Materials and Methods: This study employed two research designs including an in-vitro experimental study using animal model embryos and an observational cohort study using 28 samples of spent embryo culture media from 21 patients undergoing IVF program at Morula IVF Clinic Jakarta (September 2022 to January 2023). A deep learning model was constructed using images of embryos from IVF patients who participated in IVF program from January 2021 to June 2023. Detection of the source embryonic cells releasing cell-free DNA was achieved by exposing embryos (DDY or C57BL strains) to reversine to induce the formation of blastomeres carrying aneuploid cells. Control embryos were cultured simultaneously without reversine to serve as the source of euploid blastomeres. Mosaic embryo aggregation was performed by combining embryos carrying aneuploid blastomeres (treatment) with those carrying euploid blastomeres (control). The GABRA2 gene polymorphism between the DDY strain (wildtype allele) and the C57BL strain (deletion allele) was the target allele quantified using qPCR. Four types of samples were prepared: culture medium without embryos, culture medium of aggregated embryos without reversine exposure, rev-DDY, and rev-C57BL. Mosaic embryos were stained with an apoptosis marker to detect the mechanism of cell-free DNA release. The ploidy status of embryos using spent embryo culture media from IVF patients was determined using sequencing methods. The deep learning model was constructed using segmented images of embryos captured over 10 hours before the biopsy process. The variables observed in the study included the concentration of deletion and wildtype alleles of the GABRA2 gene, the number of cells stained with apoptosis markers, the success rate of amplification and interpretation of sequencing results from human spent embryo culture medium samples, and the concordance rate between cell-free DNA and trophectoderm biopsy analysis. The predictive ability of the artificial intelligence-based model was evaluated using accuracy and loss metrics. Data analysis and deep learning model construction were performed using SPSS version 21, OpenEpi, and Python.

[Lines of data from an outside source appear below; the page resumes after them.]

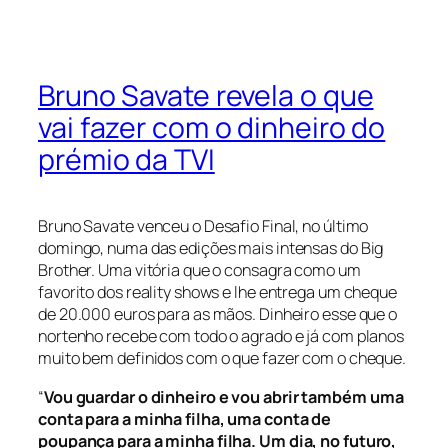
Bruno Savate revela o que
vai fazer com o dinheiro do
prémio da TVI
Bruno Savate venceu o Desafio Final, no último
domingo, numa das edições mais intensas do Big
Brother. Uma vitória que o consagra como um
favorito dos reality shows e lhe entrega um cheque
de 20.000 euros para as mãos. Dinheiro esse que o
nortenho recebe com todo o agrado e já com planos
muito bem definidos com o que fazer com o cheque.
“
Vou guardar o dinheiro e vou abrir também uma
conta para a minha filha, uma conta de
poupança para a minha filha. Um dia, no futuro,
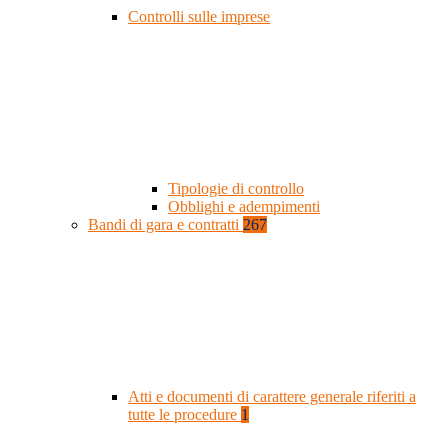
Controlli sulle imprese
Tipologie di controllo
Obblighi e adempimenti
Bandi di gara e contratti
267
Atti e documenti di carattere generale riferiti a
tutte le procedure
1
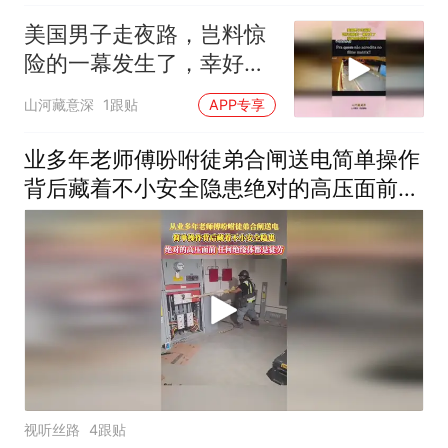
美国男子走夜路，岂料惊
险的一幕发生了，幸好命
捡回来了
山河藏意深
1跟贴
APP专享
业多年老师傅吩咐徒弟合闸送电简单操作
背后藏着不小安全隐患绝对的高压面前
任何绝缘体都是徒劳
视听丝路
4跟贴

Results: A total of 0.08 ng/reaction of the wildtype allele was detected in the culture media sample of mosaic embryos exposed to reversine in DDY embryo blastomeres (rev- DDY, carrying aneuploid cells), and 0.01 ng/reaction of the deletion allele was found in the sample exposed to reversine in C57BL embryo blastomeres (rev-C57BL, carrying aneuploid cells). The median number of embryonic cells stained with apoptosis markers among the three groups of embryos (control aggregation, rev-DDY, and rev-C57BL) did not differ significantly (p = 0.95 for late apoptosis staining with propidium iodide and p = 0.42 for early apoptosis with Annexin V), indicating the presence of cell correction processes in both groups of mosaic embryos during pre-implantation development. The success rate of cell-free DNA amplification in human spent embryo culture media was 100%, with an interpretability of 92.8% (26/28). The concordance between cell-free DNA and trophectoderm biopsy was low at 65.4% (17/26), with sex chromosome concordance at 61.5% (16/26). Ten out of eleven XY embryos from the trophectoderm biopsy were detected as XX in cell-free DNA analysis. All deep learning models showed improved accuracy using segmented embryo images with the InceptionV3 algorithm, achieving the highest accuracy of 0.67 with a loss of 1.4.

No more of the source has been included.